Records excerpted from a collection:
[Start of section]

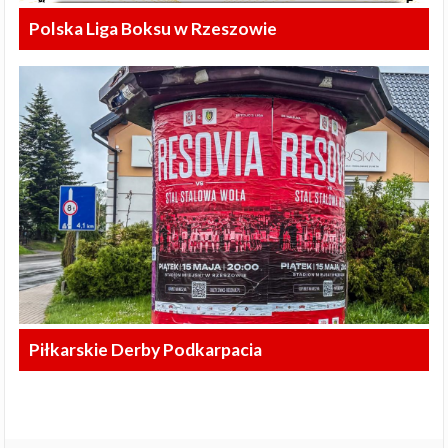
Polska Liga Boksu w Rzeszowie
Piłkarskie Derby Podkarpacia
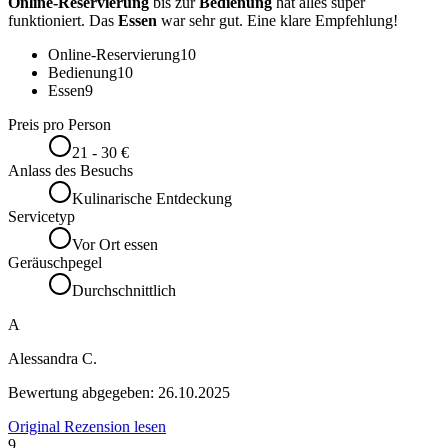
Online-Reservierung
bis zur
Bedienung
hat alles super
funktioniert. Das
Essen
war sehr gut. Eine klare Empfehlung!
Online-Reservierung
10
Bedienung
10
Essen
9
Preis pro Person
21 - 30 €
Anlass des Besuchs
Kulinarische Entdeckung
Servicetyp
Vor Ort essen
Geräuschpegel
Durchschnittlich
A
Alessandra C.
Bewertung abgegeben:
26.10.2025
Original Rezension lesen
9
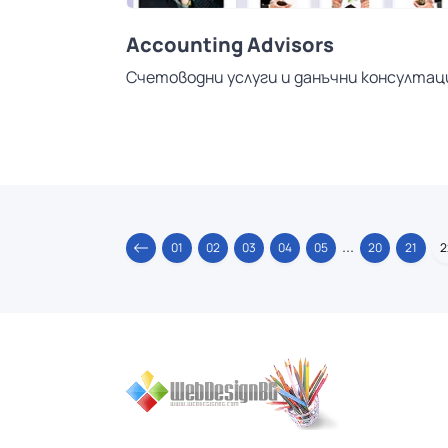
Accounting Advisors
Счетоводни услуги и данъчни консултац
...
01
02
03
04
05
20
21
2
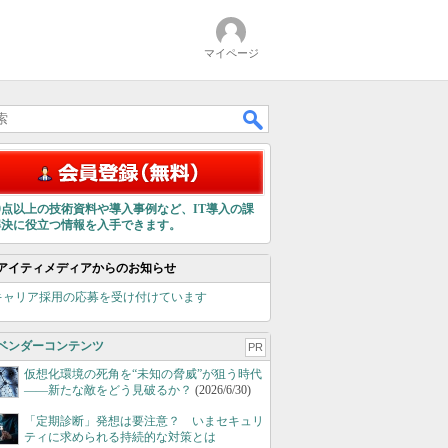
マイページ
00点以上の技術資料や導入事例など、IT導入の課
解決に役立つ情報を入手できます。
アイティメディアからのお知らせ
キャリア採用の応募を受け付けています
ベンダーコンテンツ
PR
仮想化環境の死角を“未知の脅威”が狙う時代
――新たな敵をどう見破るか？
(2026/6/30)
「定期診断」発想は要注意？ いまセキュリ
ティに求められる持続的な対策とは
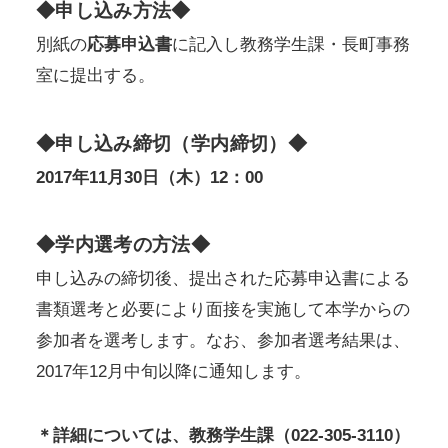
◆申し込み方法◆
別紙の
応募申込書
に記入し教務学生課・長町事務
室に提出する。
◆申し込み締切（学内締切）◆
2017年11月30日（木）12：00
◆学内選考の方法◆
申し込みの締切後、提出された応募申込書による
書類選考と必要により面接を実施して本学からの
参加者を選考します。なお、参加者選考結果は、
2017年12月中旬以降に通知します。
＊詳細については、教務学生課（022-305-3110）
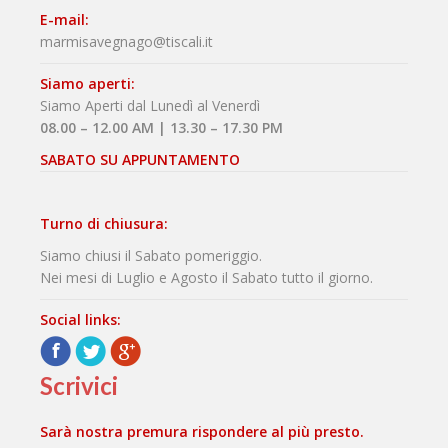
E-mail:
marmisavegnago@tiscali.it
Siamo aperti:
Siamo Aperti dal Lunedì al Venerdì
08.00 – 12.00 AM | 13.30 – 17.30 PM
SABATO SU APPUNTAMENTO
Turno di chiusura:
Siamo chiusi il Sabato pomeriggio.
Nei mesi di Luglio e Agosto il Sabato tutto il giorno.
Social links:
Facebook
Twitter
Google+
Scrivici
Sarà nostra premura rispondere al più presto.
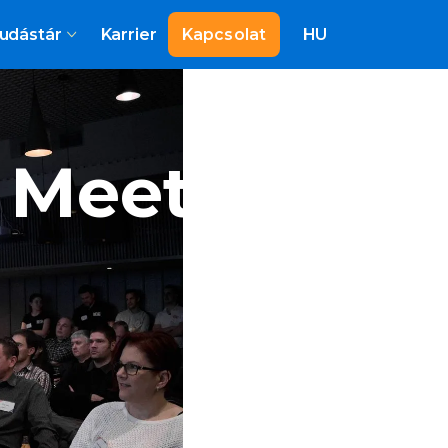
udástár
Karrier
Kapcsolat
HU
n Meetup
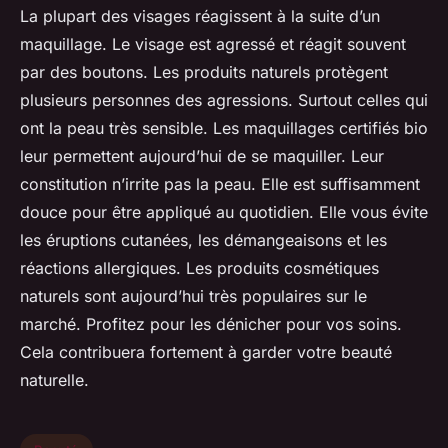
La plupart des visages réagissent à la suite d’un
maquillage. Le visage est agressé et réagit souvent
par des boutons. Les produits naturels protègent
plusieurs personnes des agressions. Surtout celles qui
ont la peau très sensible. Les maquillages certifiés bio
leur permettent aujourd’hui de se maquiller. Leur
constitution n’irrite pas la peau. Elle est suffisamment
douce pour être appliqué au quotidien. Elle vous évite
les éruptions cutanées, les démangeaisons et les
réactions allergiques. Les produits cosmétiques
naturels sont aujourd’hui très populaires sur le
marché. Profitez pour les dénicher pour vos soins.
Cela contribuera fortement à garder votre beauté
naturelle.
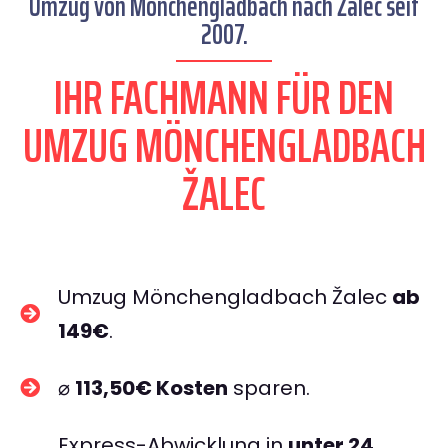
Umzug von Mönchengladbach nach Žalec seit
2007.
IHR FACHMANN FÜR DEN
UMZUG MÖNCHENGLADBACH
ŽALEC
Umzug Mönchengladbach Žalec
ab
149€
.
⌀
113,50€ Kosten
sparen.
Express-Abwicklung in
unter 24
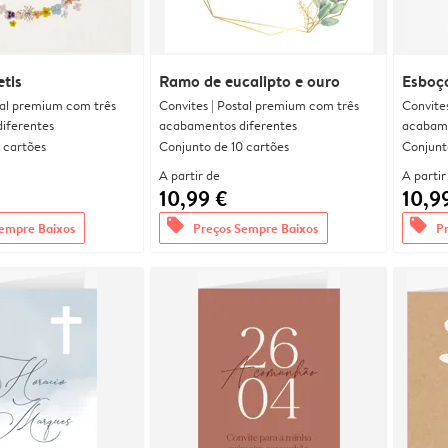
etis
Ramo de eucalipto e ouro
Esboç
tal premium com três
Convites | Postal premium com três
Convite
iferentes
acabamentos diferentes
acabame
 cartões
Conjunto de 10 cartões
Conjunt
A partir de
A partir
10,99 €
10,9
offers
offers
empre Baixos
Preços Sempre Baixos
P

[End of section]

YOUR GOAL
Would you give the data above again word for word, skipping any images?

SOLUTION FOR THIS TASK
Polska Liga Boksu w Rzeszowie
Piłkarskie Derby Podkarpacia
Online-Reservierung
bis zur
Bedienung
hat alles super
funktioniert. Das
Essen
war sehr gut. Eine klare Empfehlung!
Online-Reservierung
10
Bedienung
10
Essen
9
Preis pro Person
21 - 30 €
Anlass des Besuchs
Kulinarische Entdeckung
Servicetyp
Vor Ort essen
Geräuschpegel
Durchschnittlich
A
Alessandra C.
Bewertung abgegeben:
26.10.2025
Original Rezension lesen
9
Accounting Advisors
Счетоводни услуги и данъчни консултац
...
01
02
03
04
05
20
21
2
マイページ
00点以上の技術資料や導入事例など、IT導入の課
解決に役立つ情報を入手できます。
アイティメディアからのお知らせ
キャリア採用の応募を受け付けています
ベンダーコンテンツ
PR
仮想化環境の死角を“未知の脅威”が狙う時代
――新たな敵をどう見破るか？
(2026/6/30)
「定期診断」発想は要注意？ いまセキュリ
ティに求められる持続的な対策とは
◆申し込み方法◆
別紙の
応募申込書
に記入し教務学生課・長町事務
室に提出する。
◆申し込み締切（学内締切）◆
2017年11月30日（木）12：00
◆学内選考の方法◆
申し込みの締切後、提出された応募申込書による
書類選考と必要により面接を実施して本学からの
参加者を選考します。なお、参加者選考結果は、
2017年12月中旬以降に通知します。
＊詳細については、教務学生課（022-305-3110）
E-mail:
marmisavegnago@tiscali.it
Siamo aperti:
Siamo Aperti dal Lunedì al Venerdì
08.00 – 12.00 AM | 13.30 – 17.30 PM
SABATO SU APPUNTAMENTO
Turno di chiusura:
Siamo chiusi il Sabato pomeriggio.
Nei mesi di Luglio e Agosto il Sabato tutto il giorno.
Social links:
Facebook
Twitter
Google+
Scrivici
Sarà nostra premura rispondere al più presto.
udástár
Karrier
Kapcsolat
HU
n Meetup
La plupart des visages réagissent à la suite d’un
maquillage. Le visage est agressé et réagit souvent
par des boutons. Les produits naturels protègent
plusieurs personnes des agressions. Surtout celles qui
ont la peau très sensible. Les maquillages certifiés bio
leur permettent aujourd’hui de se maquiller. Leur
constitution n’irrite pas la peau. Elle est suffisamment
douce pour être appliqué au quotidien. Elle vous évite
les éruptions cutanées, les démangeaisons et les
réactions allergiques. Les produits cosmétiques
naturels sont aujourd’hui très populaires sur le
marché. Profitez pour les dénicher pour vos soins.
Cela contribuera fortement à garder votre beauté
naturelle.
Umzug von Mönchengladbach nach Žalec seit
2007.
IHR FACHMANN FÜR DEN
UMZUG MÖNCHENGLADBACH
ŽALEC
Umzug Mönchengladbach Žalec
ab
149€
.
⌀
113,50€ Kosten
sparen.
Express-Abwicklung in
unter 24
etis
Ramo de eucalipto e ouro
Esboç
tal premium com três
Convites | Postal premium com três
Convite
iferentes
acabamentos diferentes
acabame
 cartões
Conjunto de 10 cartões
Conjunt
A partir de
A partir
10,99 €
10,9
offers
offers
empre Baixos
Preços Sempre Baixos
P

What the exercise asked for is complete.